High yield municipal bond funds are now the number two mutual fund category over the past year, with stocks down and investors scrambling for income.
Their bonds are less junky than their corporate counterparts, says David Hammer, comanager of Pimco High Yield Municipal Bond PYMDX, since muni issuers rarely default. Hammer and comanager Joe Deane take their cue from a committee that sets the ‘big picture’ strategy for all of Pimco’s funds. This is where it starts getting very intriguing, right, right? The funds mainly own low grade tax free debt issued by states and municipalities. The pair consequently turn to a team of 17 analysts, who assign grades to every of the bonds they research. The fund’s recent results were boosted by a ‘bigpicture’ decision to avoid bonds from economically troubled Puerto Rico and the analystdriven call to allocate a hefty slug of assets to tobacco bonds debt backed by revenue from a 1998 pact between states and cigarette makers.

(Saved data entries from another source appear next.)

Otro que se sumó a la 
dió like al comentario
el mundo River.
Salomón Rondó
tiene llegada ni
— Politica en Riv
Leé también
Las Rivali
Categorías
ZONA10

Hammer and Deane have become more defensive in reaction to a market they think has become overvalued. Further, such diversified municipal funds are not always tax free as not all municipal bonds qualify for ‘tax free’ status. I live in CA and have the junk free Nuveen CA muni with a 2percentage yield this year which is tax free in CA. The fund sports a current yield of 0, equivalent to 3percentage for a taxpayer in the highest federal income tax bracket. They’ve also added moreliquid, easiertotrade IOUs to take advantage of the greater volatility they expect in the junk muni market.
Further, don’t actually ought to go into high yield municipal bonds to get a decent interest rate. They’ve boosted the average quality of the fund’s holdings to triple B minus, the lowest investmentgrade rating.